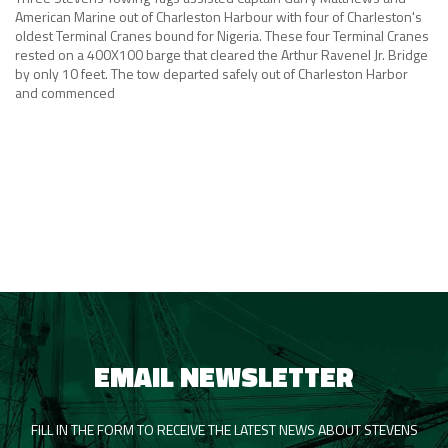
American Marine out of Charleston Harbour with four of Charleston's
oldest Terminal Cranes bound for Nigeria. These four Terminal Cranes
rested on a 400X100 barge that cleared the Arthur Ravenel Jr. Bridge
by only 10 feet. The tow departed safely out of Charleston Harbor
and commenced
EMAIL NEWSLETTER
FILL IN THE FORM TO RECEIVE THE LATEST NEWS ABOUT STEVENS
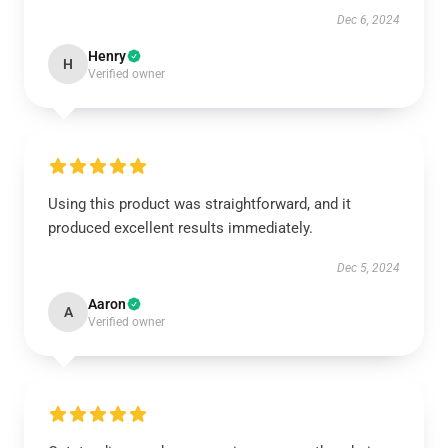
Dec 6, 2024
Henry
H
Verified owner
Using this product was straightforward, and it
produced excellent results immediately.
Dec 5, 2024
Aaron
A
Verified owner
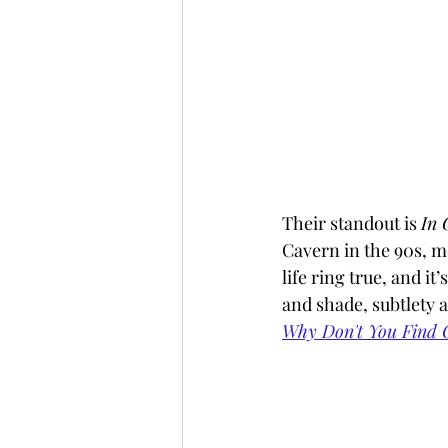
Their standout is 
In 
Cavern in the 90s, m
life ring true, and it
and shade, subtlety 
Why Don't You Find O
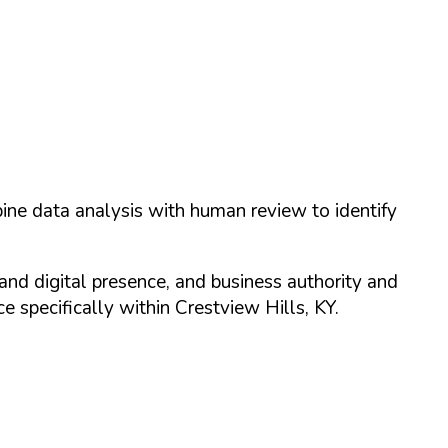
ine data analysis with human review to identify
and digital presence, and business authority and
 specifically within
Crestview Hills
,
KY
.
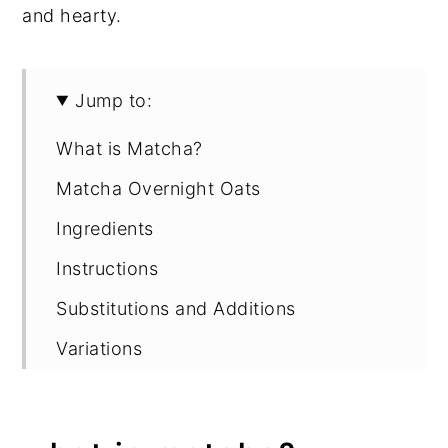
and hearty.
Jump to:
What is Matcha?
Matcha Overnight Oats
Ingredients
Instructions
Substitutions and Additions
Variations
Storage
How to Serve Overnight Oats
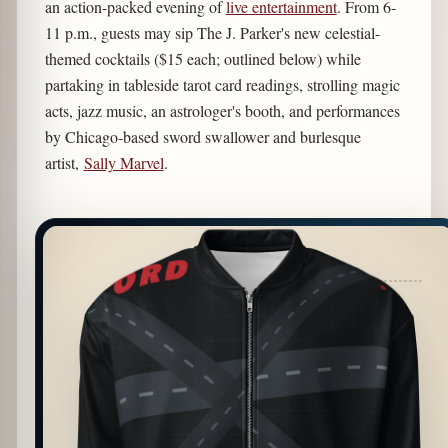
an action-packed evening of
live entertainment
. From 6-
11 p.m., guests may sip The J. Parker's new celestial-
themed cocktails ($15 each; outlined below) while
partaking in tableside tarot card readings, strolling magic
acts, jazz music, an astrologer's booth, and performances
by Chicago-based sword swallower and burlesque
artist,
Sally Marvel
.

▶ **What to produce**
Beginning with the line containing "11 p.m., guests" and ending with the last line of the listing above, return every line exactly and nothing else.

▶ **Written response**
11 p.m., guests may sip The J. Parker's new celestial-
themed cocktails ($15 each; outlined below) while
partaking in tableside tarot card readings, strolling magic
acts, jazz music, an astrologer's booth, and performances
by Chicago-based sword swallower and burlesque
artist,
Sally Marvel
.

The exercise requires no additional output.